A host of colourful characters make appearances, and Dresden just realizes that what he did in Changes just about twisted the world around. Killing off a huge faction- worldwide- would have crazy consequences, and combine that with the fact that he was dead- you're talking a lot of power plays all over. Chicago has Dresden's allies to keep it safe- potential lover and ex-cop Karrin Murphy, the now-feared Molly Carpenter who, like Harry, starts training with the Leanansidhe (Harry's Fairy Godmother-and the Sidhe are one bunch of ruthless bastards in Butcher's world) and so on.
Dresden being Dresden realizes that in the end, the only one holding him back is himself- and that as usual, he makes the craziest mistakes ever possible. 

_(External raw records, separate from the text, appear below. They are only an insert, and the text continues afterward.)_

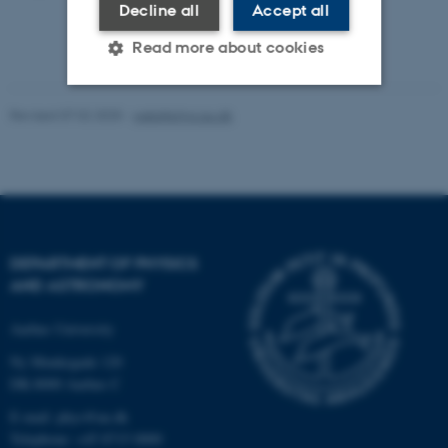
Decline all
Accept all
Read more about cookies
Revised 07.02.2025
-
web@phys.au.dk
Strictly necessary
Statistic
Targeting
Functionality
Unclassified
DEPARTMENT OF PHYSICS
These cookies make it
AND ASTRONOMY
possible to use basic website
functionality, e.g. navigation
Aarhus University
etc. The website does not
Ny Munkegade 120
work without these cookies.
DK-8000 Aarhus C
E-mail: phys@au.dk
Telephone: +45 8715 0000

Here, I am afraid, is where things get predictable; anyone familiar with The Hitchhiker's Guide to the Galaxy should know the point where Zaphod Beeblebrox realizes who the hell erased his memories. Apply the same scenario here, and it's easy to find out who killed Dresden.

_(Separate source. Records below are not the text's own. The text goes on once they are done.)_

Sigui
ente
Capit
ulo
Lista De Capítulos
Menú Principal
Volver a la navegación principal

All in all, though, it's a much more humane book than the last few (I mean, the first five or so were mostly Dresden being a smartass in the worst situations possible), and Jim Butcher manages to keep the storyline going, as well as leaving us waiting for yet another installment- although the preface indicates that he may soon bring Dresden's stories to an end, let's hope it isn't anytime soon. 
Like Sherlock Holmes, Dresden's an anytime read, simply for the fun of it.
Reviewer's opinion: 3.5/5
Pros: Changes in scenario, and character development and overall ending.
Cons: Story feels slightly bland, predictable outcome to the murder.